The news comes a week after Spansion, one of the world's largest makers of chips used in digital cameras, cellphones and high-definition televisions, said it would slash its global work force by 35%, or 3,000 employees.
Demand for flash and chip-based memory is on the decline as sales of electronics which use Spansion's chips dip amid the weak global economy.
Spansion said Sunday it decided to file for bankruptcy following consultation with a lender group holding the company's senior secured floating rate notes due in 2013. The company is in talks with the bondholder group about providing debtor-in-possession financing for its long-term cash needs.

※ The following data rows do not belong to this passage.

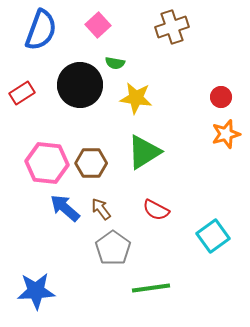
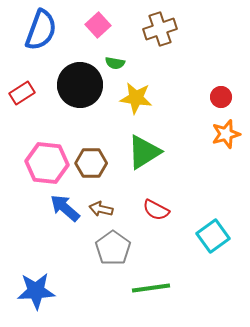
brown cross: moved 12 px left, 2 px down
brown arrow: rotated 40 degrees counterclockwise
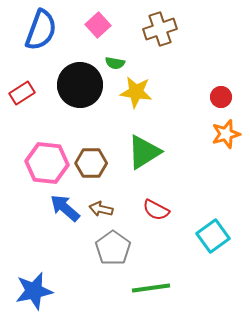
yellow star: moved 6 px up
blue star: moved 2 px left; rotated 9 degrees counterclockwise
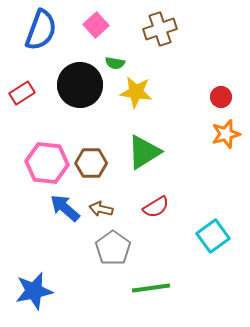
pink square: moved 2 px left
red semicircle: moved 3 px up; rotated 60 degrees counterclockwise
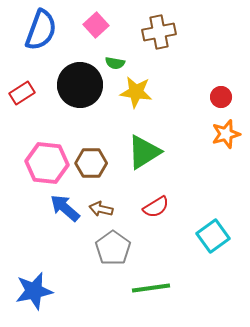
brown cross: moved 1 px left, 3 px down; rotated 8 degrees clockwise
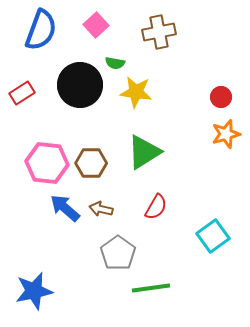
red semicircle: rotated 28 degrees counterclockwise
gray pentagon: moved 5 px right, 5 px down
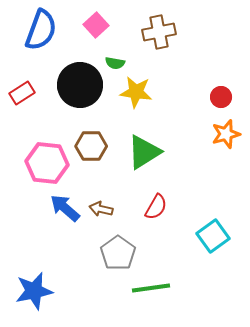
brown hexagon: moved 17 px up
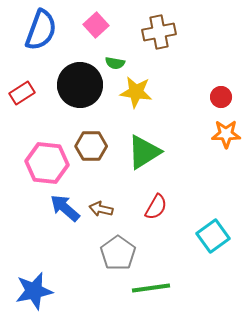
orange star: rotated 16 degrees clockwise
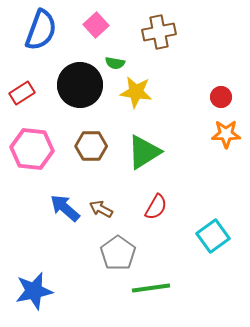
pink hexagon: moved 15 px left, 14 px up
brown arrow: rotated 15 degrees clockwise
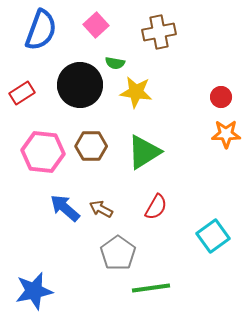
pink hexagon: moved 11 px right, 3 px down
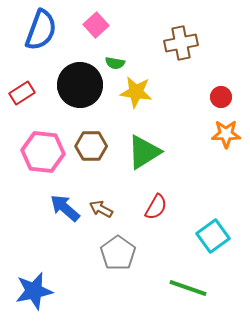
brown cross: moved 22 px right, 11 px down
green line: moved 37 px right; rotated 27 degrees clockwise
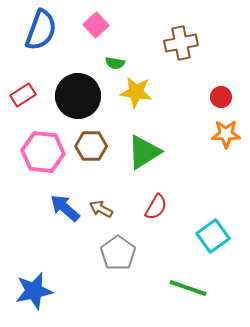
black circle: moved 2 px left, 11 px down
red rectangle: moved 1 px right, 2 px down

"Given our focus on Spansion's future, management and the board have concluded that chapter 11 provides the most effective means for Spansion to preserve its business, meet its post-petition obligations and maintain customer confidence and continuity while we complete this restructuring," said President and CEO John Kispert in a statement Sunday.
Sunnyvale, California-based Spansion, founded in 1993, was a joint venture between chipmaker
AMD (AMD Quote) and Fujitsu. In January, Spansion said it would restructure its balance sheet and seek a sale or merger. Bertrand Cambou was recently replaced as CEO by Kispert, the former president of
KLA-Tencor(KLAC Quote). Earlier this month, Spansion's Japanese unit filed for bankruptcy, and Taiwan-based
ChipMOS(IMOS Quote), a provider of chip testing and assembly services, terminated its contract with Spansion LLC over the company's default on $29 million out of $73 million in trade debt.
Spansion said it plans to realign its business to focus on flash memory products, Internet protocol services and the profitable parts of its wireless segment.
"We will continue to explore opportunities for a strategic transaction to ensure that we are doing all we can to maximize value for our stakeholders," Kispert added.
Spansion shares have been steadily declining over the past three years, peaking in the mid-double-digit range in 2006 but falling to $3.70 by last spring. The stock closed at five cents on Friday.